In United States v. Sturmoski, 971 F.2d 452, 461 (10th Cir. 1992), we wrote that "consecutive sentences may be imposed for multiple 924(c) counts if the offenses underlying each 924(c) count do not constitute a single offense for double jeopardy purposes." In Sturmoski, the underlying offenses were attempting to manufacture a controlled substance and maintaining a place for manufacturing a controlled substance. Id. We held that Congress intended multiple convictions under 924(c), even though the counts involved "the same criminal episode," because Congress intended the underlying offenses to be separate. Id. Specifically, we found that, by making it a crime to maintain a place for manufacturing drugs, "Congress intended to create a new felony that would punish a defendant's use of property for manufacturing activities related to narcotics." Id. Thus, the conviction for maintaining a place for manufacture was distinct from the attempt to manufacture, and, accordingly, the associated 924(c) convictions were distinct from each other. The only difference between the situations in Sturmoski and in this case is that one of Hahn's 924(c) convictions was for possession in furtherance of manufacture, rather than possession in furtherance of attempt to manufacture. Thus, Sturmoski clearly controls the outcome of this case. Hahn's conviction for maintaining a place for manufacture is distinct from his manufacture conviction, and his two 924(c) convictions are also distinct.

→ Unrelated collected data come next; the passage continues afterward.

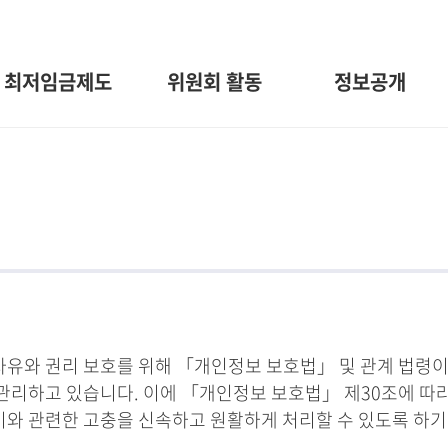
최저임금제도
위원회 활동
정보공개
와 권리 보호를 위해 「개인정보 보호법」 및 관계 법령이
관리하고 있습니다. 이에 「개인정보 보호법」 제30조에 따
 이와 관련한 고충을 신속하고 원활하게 처리할 수 있도록 하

We must also reject Hahn's argument that there can be no "second or subsequent conviction" if both convictions involve offenses that were "coterminous in space and time." We have consistently held that, even if possession of a firearm occurs in connection with a single criminal episode, a second 924(c) conviction arising out of that episode can constitute a "second or subsequent conviction" for sentencing purposes. In United States v. Parra, 2 F.3d 1058, 1062 (10th Cir. 1993), the offenses underlying two 924(c) convictions were possession of cocaine with intent to distribute and conspiracy to possess cocaine with intent to distribute. In United States v. Romero, 122 F.3d 1334, 1337 (10th Cir. 1997), the offenses underlying two 924(c) convictions were carjacking and interference with commerce by robbery and extortion.(1) In both cases, we held that the district court properly treated one of the 924(c) convictions as a "second or subsequent conviction." Parra, 2 F.3d at 1071; Romero, 122 F.3d at 1343-44.
Thus, prior precedent defeats Hahn's sole argument on appeal. The district court properly treated one of Hahn's 924(c) convictions as a "second or subsequent conviction," and the sentence imposed by the district court is therefore AFFIRMED.
ENTERED FOR THE COURT,
Deanell Reece Tacha
Chief Circuit Judge
*.This order and judgment is not binding precedent, except under the doctrines of law of the case, res judicata, and collateral estoppel. This court generally disfavors the citation of orders and judgments; nevertheless, an order and judgment may be cited under the terms and conditions of 10th Cir. R. 36.3.
**.The Honorable David L. Russell, District Judge, United States District Court for the Western District of Oklahoma, sitting by designation.
1. The statute prohibits possession of a firearm in furtherance of a crime of violence, in addition to possession in furtherance of a drug-trafficking crime. 18 U.S.C. § 924(c)(1)(A).